Keajaiban Kerja Keras dan Ketekunan (4)

Keajaiban Kerja Keras dan Ketekunan

BIBLIOTIKA - Artikel ini lanjutan artikel sebelumnya (Keajaiban Kerja Keras dan Ketekunan 3). Untuk mendapatkan pemahaman yang lebih baik, sebaiknya bacalah artikel sebelumnya terlebih dulu.

Dalam perjalanan untuk makan siang, mereka melewati gerai es krim, dan Dr. Russ menawarinya, “Kamu mau es krim?”

Rick mengangguk. Namun ia begitu gugup dan gelisah. Begitu gugup dan gelisahnya sampai ia tanpa sengaja mematahkan wadah es krim di tangannya hingga krim coklat es itu berleleran di antara jari-jari tangannya. Dengan panik dan sembunyi-sembunyi sebelum Dr. Russ melihatnya, ia mencoba mengibas-ngibaskan tangannya untuk menghilangkan leleran es krim itu. Tapi Dr. Russ terlanjur melihatnya dan ia tertawa terbahak-bahak. Ia kembali ke gerai es krim dan membawakan setumpuk kertas lap.

Rick naik ke mobil Dr. Russ dengan wajah yang merah dan murung. Bagaimana ia bisa meminta bantuan bagi pembiayaan program pendidikan baru yang tengah digagasnya jika ia sendiri tak mampu memegang sebuah wadah es krim dengan benar?

Setelah makan siang, Rick pun menceritakan semua impiannya kepada Dr. Russ Mawby. Ia mengatakan bahwa proyek yang tengah digagasnya itu sebenarnya bisa segera berjalan, namun ia terbentur pada masalah kekurangan dana. Menurut perhitungannya, kekurangan dana yang dibutuhkan itu sebesar 55.000 dolar. Dr. Russ hanya diam dan sesekali mengangguk, dan di akhir pertemuan itu, ia hanya menjanjikan untuk mencoba membantunya.

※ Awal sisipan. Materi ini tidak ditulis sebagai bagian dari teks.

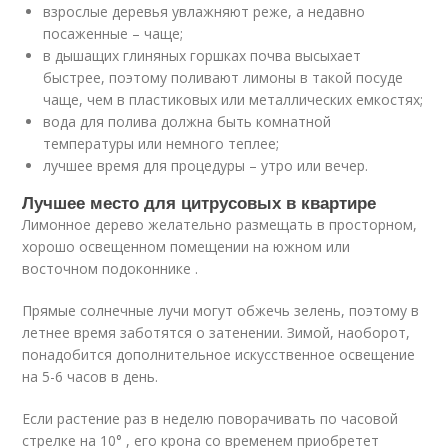
взрослые деревья увлажняют реже, а недавно
посаженные – чаще;
в дышащих глиняных горшках почва высыхает
быстрее, поэтому поливают лимоны в такой посуде
чаще, чем в пластиковых или металлических емкостях;
вода для полива должна быть комнатной
температуры или немного теплее;
лучшее время для процедуры – утро или вечер.
Лучшее место для цитрусовых в квартире
Лимонное дерево желательно размещать в просторном,
хорошо освещенном помещении на южном или
восточном подоконнике .
Прямые солнечные лучи могут обжечь зелень, поэтому в
летнее время заботятся о затенении. Зимой, наоборот,
понадобится дополнительное искусственное освещение
на 5-6 часов в день.
Если растение раз в неделю поворачивать по часовой
стрелке на 10° , его крона со временем приобретет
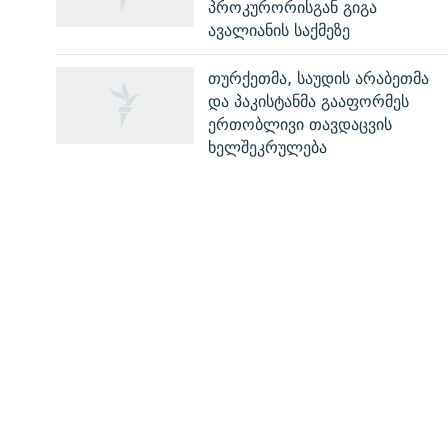
პროკურორისგან გიგა
ავალიანის საქმეზე
თურქეთმა, საუდის არაბეთმა
და პაკისტანმა გააფორმეს
რთე/რთ-ის ყველა საიტი
ერთობლივი თავდაცვის
ხელშეკრულება
ᲡᲐᲘᲜᲤᲝᲠᲛᲐᲪᲘᲝ ᲒᲕᲔᲠᲓᲔᲑᲘ
ჩვენ შესახებ
პირადი ინფორმაციის დაცვის წესები
ფორუმის წესები
დაგვიკავშირდით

Dua minggu kemudian, Dr. Russ Mawby menelepon. “Rick, dua minggu yang lalu kamu meminta bantuan dana 55.000 dolar. Kami merasa menyesal, karena dewan komisaris menolaknya.”

Rick merasa air matanya siap untuk jebol keluar. Ia merasa semua perjuangan dan pengorbanannya selama dua tahun ini hanya sia-sia. Ternyata impiannya hanya tinggal impian...

“Tetapi,” lanjut Dr. Russ, “Dewan Komisaris benar-benar dengan sepakat bulat memutuskan untuk memberimu 130.000 dolar...”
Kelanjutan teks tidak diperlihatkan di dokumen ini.